(Transcribed page contents)
╭──

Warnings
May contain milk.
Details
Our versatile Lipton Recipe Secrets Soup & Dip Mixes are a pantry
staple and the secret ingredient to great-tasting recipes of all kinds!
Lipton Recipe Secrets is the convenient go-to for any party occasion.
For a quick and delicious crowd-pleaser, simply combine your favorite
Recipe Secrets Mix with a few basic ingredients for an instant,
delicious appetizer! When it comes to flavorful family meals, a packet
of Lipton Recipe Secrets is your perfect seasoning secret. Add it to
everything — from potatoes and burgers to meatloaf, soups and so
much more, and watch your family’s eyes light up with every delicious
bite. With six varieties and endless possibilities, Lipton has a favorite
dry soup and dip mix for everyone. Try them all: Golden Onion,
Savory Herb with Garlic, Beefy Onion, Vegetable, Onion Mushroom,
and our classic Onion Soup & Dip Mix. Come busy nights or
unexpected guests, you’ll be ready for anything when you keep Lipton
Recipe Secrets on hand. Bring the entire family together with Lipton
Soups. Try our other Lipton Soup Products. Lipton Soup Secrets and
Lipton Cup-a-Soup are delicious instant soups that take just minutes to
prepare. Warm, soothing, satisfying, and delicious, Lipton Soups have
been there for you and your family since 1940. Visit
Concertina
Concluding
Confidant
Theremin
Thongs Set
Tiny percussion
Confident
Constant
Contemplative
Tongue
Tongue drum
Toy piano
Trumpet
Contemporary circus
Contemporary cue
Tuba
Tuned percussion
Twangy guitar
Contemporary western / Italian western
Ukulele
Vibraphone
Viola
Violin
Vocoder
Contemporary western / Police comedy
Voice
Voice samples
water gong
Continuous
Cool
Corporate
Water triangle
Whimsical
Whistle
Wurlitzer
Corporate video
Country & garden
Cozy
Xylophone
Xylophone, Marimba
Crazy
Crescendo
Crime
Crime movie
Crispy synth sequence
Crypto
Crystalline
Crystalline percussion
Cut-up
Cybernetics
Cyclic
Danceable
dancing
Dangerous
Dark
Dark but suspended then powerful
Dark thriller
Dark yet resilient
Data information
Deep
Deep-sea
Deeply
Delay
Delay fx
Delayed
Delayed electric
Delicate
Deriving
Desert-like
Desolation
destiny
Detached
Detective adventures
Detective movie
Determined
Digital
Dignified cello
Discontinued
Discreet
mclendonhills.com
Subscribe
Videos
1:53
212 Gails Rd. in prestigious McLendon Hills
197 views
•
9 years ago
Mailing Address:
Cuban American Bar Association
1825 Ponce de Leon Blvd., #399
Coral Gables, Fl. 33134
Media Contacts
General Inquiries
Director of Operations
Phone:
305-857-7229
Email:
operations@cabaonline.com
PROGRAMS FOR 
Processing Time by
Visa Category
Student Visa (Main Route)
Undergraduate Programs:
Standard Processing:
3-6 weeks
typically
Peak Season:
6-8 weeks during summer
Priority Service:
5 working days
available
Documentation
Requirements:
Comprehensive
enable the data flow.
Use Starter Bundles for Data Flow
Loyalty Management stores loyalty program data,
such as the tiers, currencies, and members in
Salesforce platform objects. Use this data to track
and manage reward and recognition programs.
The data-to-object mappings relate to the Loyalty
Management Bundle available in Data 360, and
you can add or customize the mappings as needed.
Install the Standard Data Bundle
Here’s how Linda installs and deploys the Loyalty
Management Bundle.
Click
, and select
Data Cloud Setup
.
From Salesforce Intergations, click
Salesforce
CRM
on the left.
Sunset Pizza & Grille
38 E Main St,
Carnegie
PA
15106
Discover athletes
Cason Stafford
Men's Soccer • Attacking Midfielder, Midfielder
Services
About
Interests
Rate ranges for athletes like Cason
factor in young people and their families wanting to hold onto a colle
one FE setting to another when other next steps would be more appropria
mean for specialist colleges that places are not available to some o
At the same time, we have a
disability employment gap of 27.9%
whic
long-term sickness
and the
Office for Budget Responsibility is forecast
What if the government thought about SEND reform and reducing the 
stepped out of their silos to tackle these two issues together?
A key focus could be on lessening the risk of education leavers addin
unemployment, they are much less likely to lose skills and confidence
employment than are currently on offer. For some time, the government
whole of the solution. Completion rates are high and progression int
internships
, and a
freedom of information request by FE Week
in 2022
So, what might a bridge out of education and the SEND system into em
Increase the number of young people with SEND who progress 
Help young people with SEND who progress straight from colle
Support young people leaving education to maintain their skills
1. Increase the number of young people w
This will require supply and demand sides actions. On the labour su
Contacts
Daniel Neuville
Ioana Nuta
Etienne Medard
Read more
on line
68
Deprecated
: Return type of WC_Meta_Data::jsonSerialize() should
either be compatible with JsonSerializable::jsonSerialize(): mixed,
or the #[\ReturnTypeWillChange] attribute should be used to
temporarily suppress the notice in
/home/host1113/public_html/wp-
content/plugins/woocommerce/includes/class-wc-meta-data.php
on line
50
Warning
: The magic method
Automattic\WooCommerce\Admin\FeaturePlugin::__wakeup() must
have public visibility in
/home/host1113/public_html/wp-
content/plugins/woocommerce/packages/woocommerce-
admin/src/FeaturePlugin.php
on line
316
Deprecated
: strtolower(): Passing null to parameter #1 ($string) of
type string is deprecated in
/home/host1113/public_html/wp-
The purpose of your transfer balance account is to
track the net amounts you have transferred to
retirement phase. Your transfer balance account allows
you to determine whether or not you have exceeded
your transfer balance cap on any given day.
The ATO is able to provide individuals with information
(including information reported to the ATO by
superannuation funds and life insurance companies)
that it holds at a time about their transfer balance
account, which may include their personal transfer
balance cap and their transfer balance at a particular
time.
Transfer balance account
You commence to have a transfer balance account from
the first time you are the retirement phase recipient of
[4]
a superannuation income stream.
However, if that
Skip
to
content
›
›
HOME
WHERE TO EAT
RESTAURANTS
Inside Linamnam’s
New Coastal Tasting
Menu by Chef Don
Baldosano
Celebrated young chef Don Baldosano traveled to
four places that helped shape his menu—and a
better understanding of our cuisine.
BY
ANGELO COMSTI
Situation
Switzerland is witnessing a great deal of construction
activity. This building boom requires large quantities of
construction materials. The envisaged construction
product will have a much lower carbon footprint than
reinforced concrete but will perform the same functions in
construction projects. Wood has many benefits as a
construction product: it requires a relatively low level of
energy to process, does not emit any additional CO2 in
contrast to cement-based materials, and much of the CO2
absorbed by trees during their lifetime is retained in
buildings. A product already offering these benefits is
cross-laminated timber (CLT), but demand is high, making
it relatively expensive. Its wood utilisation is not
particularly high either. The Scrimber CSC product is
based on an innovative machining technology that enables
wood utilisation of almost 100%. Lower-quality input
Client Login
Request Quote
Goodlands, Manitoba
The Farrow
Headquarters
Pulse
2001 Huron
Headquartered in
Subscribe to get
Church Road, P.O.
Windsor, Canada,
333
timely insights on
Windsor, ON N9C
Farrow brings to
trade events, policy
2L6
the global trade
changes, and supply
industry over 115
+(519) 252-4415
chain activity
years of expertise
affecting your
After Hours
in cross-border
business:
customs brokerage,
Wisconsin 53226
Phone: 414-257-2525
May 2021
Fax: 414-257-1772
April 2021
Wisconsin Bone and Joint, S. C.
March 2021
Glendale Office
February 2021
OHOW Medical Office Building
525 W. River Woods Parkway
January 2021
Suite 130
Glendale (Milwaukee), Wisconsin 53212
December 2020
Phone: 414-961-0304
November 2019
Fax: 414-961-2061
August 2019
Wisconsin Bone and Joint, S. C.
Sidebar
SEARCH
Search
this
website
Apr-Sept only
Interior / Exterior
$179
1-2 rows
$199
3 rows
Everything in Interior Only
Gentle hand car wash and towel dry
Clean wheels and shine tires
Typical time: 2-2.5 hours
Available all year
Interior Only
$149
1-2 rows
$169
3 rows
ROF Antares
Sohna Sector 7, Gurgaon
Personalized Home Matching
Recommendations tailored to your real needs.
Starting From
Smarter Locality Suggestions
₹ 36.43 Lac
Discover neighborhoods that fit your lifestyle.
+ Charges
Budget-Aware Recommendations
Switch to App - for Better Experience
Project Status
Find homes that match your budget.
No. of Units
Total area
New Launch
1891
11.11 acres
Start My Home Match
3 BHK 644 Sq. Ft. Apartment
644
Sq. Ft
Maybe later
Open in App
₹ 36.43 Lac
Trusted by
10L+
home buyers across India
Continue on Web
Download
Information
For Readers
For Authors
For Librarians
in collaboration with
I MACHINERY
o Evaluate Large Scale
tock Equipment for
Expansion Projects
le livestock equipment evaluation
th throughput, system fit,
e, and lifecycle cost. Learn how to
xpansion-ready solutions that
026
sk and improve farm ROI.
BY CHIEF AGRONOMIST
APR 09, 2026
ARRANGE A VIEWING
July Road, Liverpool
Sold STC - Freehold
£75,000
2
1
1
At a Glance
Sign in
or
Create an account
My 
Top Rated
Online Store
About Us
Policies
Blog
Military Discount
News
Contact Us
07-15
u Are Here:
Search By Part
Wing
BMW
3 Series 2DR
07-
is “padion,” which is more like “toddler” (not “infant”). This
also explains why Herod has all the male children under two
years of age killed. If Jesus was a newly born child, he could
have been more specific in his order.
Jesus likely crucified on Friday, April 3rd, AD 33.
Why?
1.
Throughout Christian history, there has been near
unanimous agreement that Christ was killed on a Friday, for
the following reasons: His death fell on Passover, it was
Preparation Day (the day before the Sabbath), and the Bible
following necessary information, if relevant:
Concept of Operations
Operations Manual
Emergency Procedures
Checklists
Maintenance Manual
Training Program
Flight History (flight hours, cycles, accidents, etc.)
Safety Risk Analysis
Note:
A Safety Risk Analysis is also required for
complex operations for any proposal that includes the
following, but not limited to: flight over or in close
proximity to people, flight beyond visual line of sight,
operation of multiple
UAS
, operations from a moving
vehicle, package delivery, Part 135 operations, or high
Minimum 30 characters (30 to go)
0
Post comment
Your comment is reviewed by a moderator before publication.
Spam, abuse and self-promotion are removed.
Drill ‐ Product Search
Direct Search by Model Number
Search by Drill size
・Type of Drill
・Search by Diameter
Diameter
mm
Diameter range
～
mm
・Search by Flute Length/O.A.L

╰──

» Problem requirements:
Exact copies of the lines from the start of the data up to the line holding "of Lipton Recipe", both included, are all that is needed.

» Response box:
Warnings
May contain milk.
Details
Our versatile Lipton Recipe Secrets Soup & Dip Mixes are a pantry
staple and the secret ingredient to great-tasting recipes of all kinds!
Lipton Recipe Secrets is the convenient go-to for any party occasion.
For a quick and delicious crowd-pleaser, simply combine your favorite
Recipe Secrets Mix with a few basic ingredients for an instant,
delicious appetizer! When it comes to flavorful family meals, a packet
of Lipton Recipe Secrets is your perfect seasoning secret. Add it to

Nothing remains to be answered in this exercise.